The recent geological history of Victoria Falls can be seen in the form of the gorge below the falls. The basalt plateau over which the Zambezi River flows has many large cracks filled with weaker sandstone. The largest cracks run roughly east to west, with smaller north-south cracks connecting them. The falls have been receding up stream over the last 100 000 years, eroding the sandstone-filled cracks to form the zig-zag chasms which are called the Batoka gorges. The present river’s course in the vicinity of the falls is north to south, and therefore opens up the large east-west crack across its full width, then cuts back through a short north-south crack to the next east-west one.
Past sites of the falls are the Second to Fifth and the Songwe Gorge representing where they fell into one long straight chasm as they do now. Their sizes indicate that the waterfall will one day be wider than the present day waterfall.
The waterfall has already started cutting back the next one, at the one side of the Devil’s Cataract. This a large east-north-east line of weakness across the river, and that is where the next full width falls will form.

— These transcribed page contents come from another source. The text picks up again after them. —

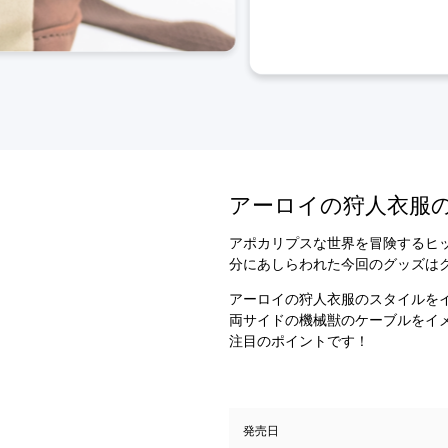
アーロイの狩人衣服
アポカリプスな世界を冒険するヒットタイト
分にあしらわれた今回のグッズは
アーロイの狩人衣服のスタイルを
両サイドの機械獣のケーブルをイ
注目のポイントです！
発売日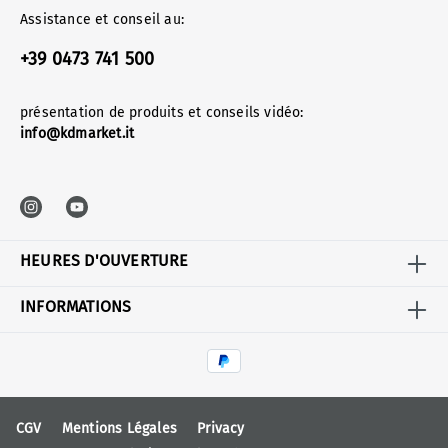
Assistance et conseil au:
+39 0473 741 500
présentation de produits et conseils vidéo:
info@kdmarket.it
HEURES D'OUVERTURE
INFORMATIONS
CGV
Mentions Légales
Privacy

Zig zagging gorge after the waterfall
The Victoria Falls Gorges
Victoria Falls is the biggest curtain of falling water in the world, forming the most remarkable feature of the Zambezi River. The whole volume of the Zambezi River pours through the First Gorge’s 110 meter wide (360ft) exit for a distance of 150 metres (500ft), it then enters a zigzagging series of gorges.
The water entering the second gorge makes a sharp right turn and has carved out a very deep pool which is known as the Boiling Pot. The Boiling Pot gets it name from the enormous, slow swirl and heavy boiling turbulence during the high water this part of the canyon measures 150 metres across. The Boiling Pot may be accessed from the Zambian side down a steep path but the view back up the falls is well worth the climb. Objects that are swept over the falls like hippos, elephants and even some bodies are often found swirling around the Pot.
The walls of the chasm are nearly vertical and generally about 120 meters high, but the level of the river in them varies by up to 20 meters between wet and dry seasons.
The Principal Gorges
• First: the one the river falls into at Victoria Falls
• Second: (spanned by the Victoria Falls Bridge), 250 m south of falls, 2.15 km long
• Third: 600 m south, 1.95 km long
• Fourth: 1.15 km south, 2.25 km long
• Fifth: 2.55 km south, 3.2 km long
• Songwe: 5.3 km south, 3.3 km long, the small Songwe River coming from the north-east, and the deepest at 140 m (460 ft), at the end of the dry season.
• Batoka: the gorge below the Songwe is called the Batoka. It is about 120 kilometers long (the straight line distance to its end is about 80 kilometers east of the falls).